Retiens-moi
Black out.
Encore. Et encore.
Je me noie dans les profondeurs chaudes de l’orgasme qui m’enveloppent étroitement et dont je ne voudrais pour rien au monde me libérer.
Mais mon corps crie grâce. Tous mes muscles se relâchent et je m’effondre sur le matelas. Je suis désorientée. Epuisée. Comme si chaque cellule de mon être capitulait et décidait de s’accorder un instant de repos. Je me sens bien. J’ai envie de rire, ivre de ce bonheur simple qui ne pose aucune question.
L’homme qui m’a menée à cet état de plénitude me serre plus étroitement contre lui, embrassant le coin de mon œil d’où s’est échappée une larme de plaisir. Seigneur, c’était tellement bon…
Son nez se perd dans mes cheveux alors que je me blottis dans ses bras. C’EST tellement bon.
— Je ne vais pas partir, tu sais ? murmure-t-il tout à coup.
Quoi ?
Je me fige. J’ouvre les yeux. Son regard plonge dans le mien. Il caresse ma joue. Son sourire exprime une bienveillance et une tendresse inattendues.
— Ils sont vraiment cons, ceux qui sont partis.
Il soupire et cale sa tête au creux de mon cou. Je ne dis rien, trop abasourdie pour réagir. Mes doigts glissent distraitement dans ses cheveux alors que ses paroles rebondissent encore en écho dans mon esprit embué. Ce n’est rien, juste des mots. Je sens ma lèvre se mettre à trembler et ma gorge se serrer.
Mais qu’est-ce qui m’arrive ? Pourquoi il me sort ça là, maintenant ?
J’essaye de garder le contrôle, alors même que j’ai l’impression de prendre brusquement de plein fouet tout le poids de ces dernières années. Le bilan de mes échecs remonte à la surface et déferle dans ma tête comme un raz-de-marée, submergeant les fragiles digues que j’ai érigées pour me protéger et oublier toute cette merde.
Ma poitrine se soulève et s’affaisse plus rapidement qu’elle ne devrait. Je serre les dents. Retiens-toi ! Ne lui montre rien ! Mais rien n’y fait. Les larmes se mettent à couler le long de mes joues. Jusque dans mon cou.
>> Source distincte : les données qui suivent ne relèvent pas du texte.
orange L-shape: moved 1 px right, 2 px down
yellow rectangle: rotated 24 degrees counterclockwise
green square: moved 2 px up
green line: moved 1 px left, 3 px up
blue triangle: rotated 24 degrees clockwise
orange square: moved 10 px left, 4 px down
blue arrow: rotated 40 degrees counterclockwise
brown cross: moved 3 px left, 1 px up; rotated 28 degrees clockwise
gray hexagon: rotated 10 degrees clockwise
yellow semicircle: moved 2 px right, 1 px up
Il ne bouge pas. Je l’entends chuchoter avec douceur :
— Ne te retiens pas. Lâche tout. Je ne te jugerai pas.
Il a à peine fini sa phrase que j’éclate soudain en sanglots incontrôlables. Il me berce, ses lèvres contre ma tempe. Terrifiée par ma réaction, je m’essuie les joues avec force, comme si cela pouvait stopper le flot indomptable de mon chagrin. J’ai honte de me laisser aller ainsi en sa présence. Et paradoxalement je ne crois pas avoir déjà ressenti un tel soulagement à pleurer dans les bras de quelqu’un qui m’y autorise et m’y encourage.
J’ai l’impression, très confuse, que quelque chose tente de se déverrouiller en moi, sans vraiment y parvenir. Je me sens complètement dépassée par les évènements, par ces émotions, par cette complicité. Par lui.
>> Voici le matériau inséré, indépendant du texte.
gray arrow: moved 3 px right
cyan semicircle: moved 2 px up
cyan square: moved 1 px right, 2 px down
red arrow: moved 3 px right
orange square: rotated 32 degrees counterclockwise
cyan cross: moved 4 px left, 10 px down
— Je suis là, ma belle. Ne t’inquiète pas. Je te l’ai dit, moi je ne vais pas partir.
Je voudrais lui répondre quelque chose, n’importe quoi, mais je n’y arrive pas. Les mots s’étranglent dans ma gorge. Au-delà de ce bien-être que je ressens quand je suis avec lui, c’est la peur qui est installée en moi et parasite tout le reste.
Oh oui cette peur profonde… d’oser caresser du bout des doigts l’idée que, peut-être, après toutes ces épreuves, je mérite d’être enfin heureuse… la peur d’y croire… de me laisser submerger par quelque chose qui me dépasse… et que finalement rien de ceci ne soit réel ou authentique… de m’investir… et de tout perdre à nouveau.
Quelle ironie du sort… J’ai passé des années à mépriser les hommes qui avaient peur de leurs sentiments. Et voici que face à lui c’est moi qui flippe comme une conne.
J’aimerais tellement te croire, si tu savais. Mais je ne peux pas. Oui, ils sont partis. Et il n’y a rien, absolument rien, qui peut me convaincre que tu ne finiras pas par faire de même.
Comme tout ce qui a un début a une fin, les histoires d’amour débutent, et puis un jour… se finissent.